Dr. Joel Caradle: Moving on to applications — the data and the technology are really only valuable if they unlock new biology. Three areas where we’re seeing real traction with academic and biopharma collaborators: First, autoimmunity — using HuSIGHT we can scan a single sample against the entire human proteome and surface autoantibody specificities with quantitative ranking, particularly powerful in idiopathic conditions where the responsible self-antigen is unknown. Second, post-infection sequelae — the antibody reactome captures a durable record of which pathogens an individual has encountered and at what intensity, relevant for understanding long-COVID-like syndromes, post-EBV neurological associations, and other situations where the immune history is hypothesized to drive ongoing disease. Third, neurodegenerative disease — there’s a growing body of literature attempting to show associations between past viral exposures and increased risk of developing neurodegenerative diseases. Within these contexts, MIPSA acts as both discovery and confirmatory tool: VirSIGHT to map exposure history and HuSIGHT to identify the self-antigens those exposures may be triggering reactivity against, then loop back through additional rounds of profiling as cohorts grow and biological hypotheses sharpen.

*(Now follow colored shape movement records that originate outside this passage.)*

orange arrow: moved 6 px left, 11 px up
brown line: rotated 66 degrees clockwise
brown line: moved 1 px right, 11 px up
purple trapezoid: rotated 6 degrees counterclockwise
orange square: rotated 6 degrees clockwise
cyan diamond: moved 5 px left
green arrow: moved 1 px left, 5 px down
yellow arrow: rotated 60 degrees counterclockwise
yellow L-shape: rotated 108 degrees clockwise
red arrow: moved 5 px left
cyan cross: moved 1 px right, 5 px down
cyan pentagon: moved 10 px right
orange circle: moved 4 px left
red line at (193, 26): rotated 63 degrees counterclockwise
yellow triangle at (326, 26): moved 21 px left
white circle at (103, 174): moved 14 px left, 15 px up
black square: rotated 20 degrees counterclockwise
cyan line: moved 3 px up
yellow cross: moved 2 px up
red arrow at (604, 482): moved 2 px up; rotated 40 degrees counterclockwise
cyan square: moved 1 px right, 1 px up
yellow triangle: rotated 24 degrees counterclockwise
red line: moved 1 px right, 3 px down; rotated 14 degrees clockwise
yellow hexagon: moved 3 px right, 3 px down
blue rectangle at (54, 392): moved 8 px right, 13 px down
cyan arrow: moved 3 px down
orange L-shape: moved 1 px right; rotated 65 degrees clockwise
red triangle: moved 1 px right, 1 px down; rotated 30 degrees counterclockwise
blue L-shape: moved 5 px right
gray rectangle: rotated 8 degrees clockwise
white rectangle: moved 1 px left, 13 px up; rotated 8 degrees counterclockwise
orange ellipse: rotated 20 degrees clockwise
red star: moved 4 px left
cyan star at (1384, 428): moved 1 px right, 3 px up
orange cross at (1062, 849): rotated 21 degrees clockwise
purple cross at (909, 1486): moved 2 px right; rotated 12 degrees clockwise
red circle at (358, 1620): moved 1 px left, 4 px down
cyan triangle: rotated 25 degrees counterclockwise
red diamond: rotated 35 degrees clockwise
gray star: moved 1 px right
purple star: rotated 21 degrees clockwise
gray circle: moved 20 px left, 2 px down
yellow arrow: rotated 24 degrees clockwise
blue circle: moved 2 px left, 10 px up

Q&A (Christina + Dr. Caradle): We have time for a few questions. The first one comes from an attendee asking how do you handle false positives given that many other technologies suffer from a high false-positive rate? — Thank you, Christina, that’s a great question. We eliminate false positives in several ways, two important ways I want to highlight: first, the experimental samples are compared against a set of negative-control samples or mock-IPs (we use 5 mock-IPs per plate — everything but the sample) to account for any background reactivity that may exist in the assay itself; second, we use library-specific positive control sera which we run on every plate (3 positive controls per plate) and require to clear a Pearson correlation threshold against historical reference data before we release any data. This two-layer approach is what allows us to confidently call positive reactivities. The next question asks about sample volume requirements — we typically request between 40 and 130 microliters of serum or plasma per library, well within the range of what most clinical and translational sample sets can support.

Q&A (Christina + Dr. Caradle): The final question asks about how to get started with MIPSA. The easiest path is to reach out to our team via the Infinity Bio website where you can scope a study with one of our scientists. We typically begin with a short scoping conversation to understand the biological question, the cohort, and the library or libraries that make sense, and then we provide a detailed proposal that lays out the workflow, timelines and deliverables.

Christina (LabRoots, moderator): Thank you Dr. Caradle for that thorough presentation and for taking the time to answer those questions. I want to thank our audience for participating today by asking those great questions. If we did not have time to answer your specific question please reach out directly to Infinity Bio through their website. We want to thank LabRoots and our sponsor Infinity Bio for underwriting today’s educational webcast. Today’s webcast can also be viewed on demand — LabRoots will alert you via email when the replay is available. Have a great day everyone and be safe.